First thanks for your answer and patch. While they didn't help, I'm happy to
try another one or two if you'd like before I wipe the FS to recover.

On Wed, Jun 18, 2014 at 08:26:46AM -0700, Josef Bacik wrote:
> >2) is your guess that the BUG_ON I'm getting shouldn't be triggered
> >and your proposed patch could fix that, or that I do have an FS problem
> >but that we're just going to make the kernel more lenient and not crash on 
> >it?
> >
> 
> All of these BUG_ON(!uppper->checked) are logic errors, not problems 
> with the fs, which is why I haven't turned them into an abort or 

I'm guessing you saw the comment from someone else in the other thread. 
BUG_ON is not helpful when you have end users. It effectively crashes the
system when it can be unnecessary (a very secondary filesystem you don't
depend on), and it tells users that anything wrong with btrfs on any
filesystem can take their entire machine down needlessly
(not counting the fact of course that it makes bug reporting on the list
that much harder since syslog has no chance to capture and forward it)

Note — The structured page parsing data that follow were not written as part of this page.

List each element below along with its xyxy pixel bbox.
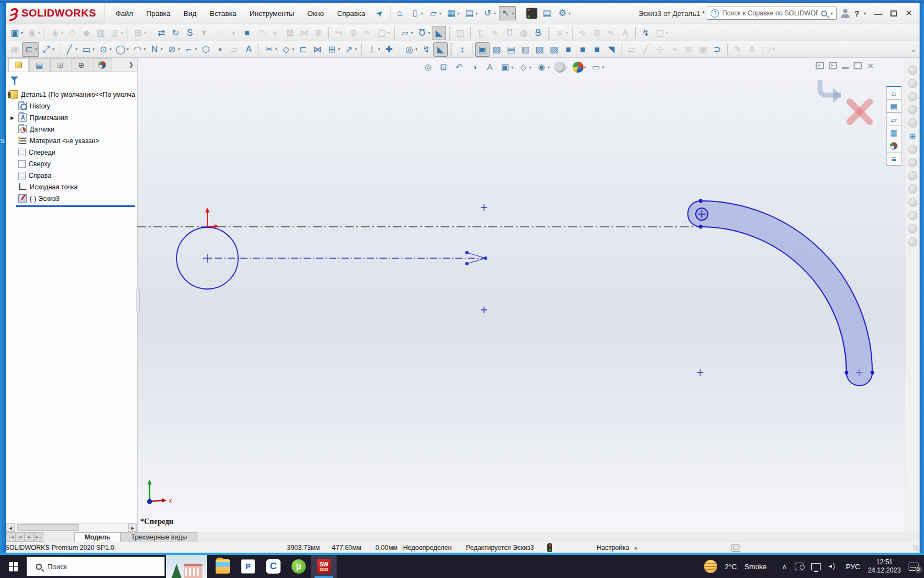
dropdown-caret-icon[interactable]: ▾ [512, 65, 514, 70]
rail-tool11-icon[interactable] [908, 211, 917, 220]
offset-entities-button[interactable]: ⊏ [296, 42, 310, 57]
volume-icon[interactable] [828, 563, 838, 570]
expander-icon[interactable]: ▶ [10, 115, 15, 121]
tree-item[interactable]: Исходная точка [6, 181, 137, 193]
swept-boss-button[interactable]: ◈▾ [48, 26, 65, 40]
more-options-button[interactable]: ▢▾ [759, 42, 776, 57]
ref-axes-button[interactable]: ⊹ [653, 42, 667, 57]
view-right-button[interactable]: ▥ [518, 42, 532, 57]
edit-appearance-button[interactable]: ▾ [553, 60, 570, 74]
scrollbar-thumb[interactable] [17, 524, 79, 531]
dropdown-caret-icon[interactable]: ▾ [421, 11, 424, 16]
dropdown-caret-icon[interactable]: ▾ [415, 47, 417, 52]
menu-item[interactable]: Окно [302, 7, 329, 20]
draft-button[interactable]: ▼ [197, 26, 211, 40]
taskbar-app-utorrent[interactable]: µ [286, 555, 311, 578]
search-icon[interactable] [821, 10, 827, 17]
scrollbar-track[interactable] [15, 524, 128, 532]
start-button[interactable] [0, 555, 26, 578]
tree-item[interactable]: (-) Эскиз3 [6, 193, 137, 204]
doc-restore-icon[interactable] [854, 62, 862, 69]
dropdown-caret-icon[interactable]: ▾ [35, 47, 37, 52]
sketch-point-markers[interactable] [481, 204, 862, 376]
zoom-to-fit-button[interactable]: ◎ [421, 60, 436, 74]
arc-tool-button[interactable]: ◠▾ [130, 42, 147, 57]
doc-close-icon[interactable]: ✕ [867, 62, 874, 69]
deform-button[interactable]: ↻ [168, 26, 183, 40]
view-front-button[interactable]: ▣ [475, 42, 490, 57]
solid-bodies-button[interactable]: ◫ [453, 26, 468, 40]
ref-line-button[interactable]: ╱ [639, 42, 653, 57]
rail-tool13-icon[interactable] [908, 237, 917, 247]
taskpane-tab-appearances[interactable] [886, 139, 901, 152]
taskbar-app-file-explorer[interactable] [210, 555, 235, 578]
text-tool-button[interactable]: A [241, 42, 256, 57]
flex-button[interactable]: S [183, 26, 197, 40]
polygon-tool-button[interactable]: ⬡ [199, 42, 213, 57]
rail-tool12-icon[interactable] [908, 224, 917, 233]
menu-item[interactable]: Вставка [204, 7, 241, 20]
mesh-body-button[interactable]: ◍ [516, 26, 531, 40]
dropdown-caret-icon[interactable]: ▾ [21, 30, 23, 35]
keyboard-language[interactable]: РУС [846, 563, 860, 571]
sketch-canvas[interactable]: x [138, 58, 905, 532]
dropdown-caret-icon[interactable]: ▾ [127, 47, 129, 52]
wrap-button[interactable]: ◐ [268, 26, 283, 40]
dropdown-caret-icon[interactable]: ▾ [52, 47, 54, 52]
trim-entities-button[interactable]: ✂▾ [262, 42, 279, 57]
ref-coordinate-button[interactable]: ⊕ [681, 42, 696, 57]
tab-scroll-first-button[interactable]: ❘◀ [6, 532, 15, 542]
custom-toolbar-settings[interactable]: Настройка ▲ [597, 544, 638, 552]
sketch-ruler-toggle-button[interactable]: ◣ [432, 26, 446, 40]
close-button[interactable]: ✕ [901, 8, 916, 18]
doc-restore-left-icon[interactable] [816, 62, 824, 69]
doc-restore-right-icon[interactable] [829, 62, 837, 69]
line-format-button[interactable]: ≡▾ [552, 26, 569, 40]
ink-text-button[interactable]: A [618, 26, 632, 40]
ref-grid-button[interactable]: ▦ [696, 42, 710, 57]
spline-tool-button[interactable]: N▾ [147, 42, 164, 57]
taskpane-tab-design-library[interactable]: ▤ [886, 99, 901, 113]
weather-condition[interactable]: Smoke [745, 563, 767, 571]
rail-tool8-icon[interactable] [908, 171, 917, 181]
quick-snaps-button[interactable]: ◎▾ [402, 42, 419, 57]
tab-dimxpert-manager[interactable]: ⊕ [71, 58, 91, 72]
point-tool-button[interactable]: ▪ [213, 42, 227, 57]
notification-center-icon[interactable]: 3 [909, 563, 919, 571]
pin-toolbar-icon[interactable]: ➤ [371, 4, 389, 23]
taskpane-tab-home[interactable]: ⌂ [886, 86, 901, 100]
slot-cap-center-point[interactable] [696, 208, 708, 220]
dropdown-caret-icon[interactable]: ▾ [388, 30, 390, 35]
dropdown-caret-icon[interactable]: ▾ [292, 47, 294, 52]
rapid-sketch-button[interactable]: ↯ [419, 42, 433, 57]
rail-tool4-icon[interactable] [908, 105, 917, 114]
tab-scroll-left-button[interactable]: ◀ [15, 532, 25, 542]
move-copy-body-button[interactable]: ↪ [332, 26, 346, 40]
network-icon[interactable] [811, 563, 821, 570]
circle-center-marker[interactable] [203, 254, 212, 263]
view-isometric-button[interactable]: ■ [561, 42, 575, 57]
tab-property-manager[interactable]: ▤ [29, 58, 50, 72]
reference-plane-button[interactable]: ▱▾ [398, 26, 415, 40]
curve-handles-button[interactable]: Ʊ [502, 26, 516, 40]
view-trimetric-button[interactable]: ■ [575, 42, 590, 57]
file-properties-button[interactable]: ▤ [540, 6, 554, 20]
resize-grip[interactable] [913, 545, 919, 550]
tree-item[interactable]: Спереди [6, 146, 137, 158]
sketch-ruler-button[interactable]: ◣ [433, 42, 448, 57]
dropdown-caret-icon[interactable]: ▾ [338, 47, 340, 52]
zoom-to-area-button[interactable]: ⊡ [437, 60, 451, 74]
dropdown-caret-icon[interactable]: ▾ [439, 11, 442, 16]
line-tool-button[interactable]: ╱▾ [62, 42, 79, 57]
combine-button[interactable]: ⊗ [311, 26, 326, 40]
rail-tool10-icon[interactable] [908, 198, 917, 207]
freeform-button[interactable]: ◌ [211, 26, 226, 40]
help-search-box[interactable]: ? Поиск в Справке по SOLIDWORKS ▾ [707, 7, 837, 20]
dropdown-caret-icon[interactable]: ▾ [569, 11, 571, 16]
view-orientation-button[interactable]: ▣▾ [498, 60, 515, 74]
curves-button[interactable]: Ʊ▾ [415, 26, 432, 40]
new-document-button[interactable]: ▯▾ [408, 6, 425, 20]
taskbar-app-solidworks[interactable]: SW2020 [311, 555, 337, 578]
view-settings-button[interactable]: ▭▾ [589, 60, 606, 74]
rail-tool3-icon[interactable] [908, 92, 917, 101]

Can I appeal to you to remove all the ones you work with?
If something is wrong, it should mount the FS read only and/or make it
unaccessible, but not crash the entire system.

> something else yet.  I'm thinking about chucking this whole function 
> anyway and using the backref walking code, but that is going to be a job 
> for future josef, present josef doesn't seem to have any time to do 
> anything despite sleeping a lot less.  Thanks,

Yes, I understand that part. Good luck with getting sleep indeed.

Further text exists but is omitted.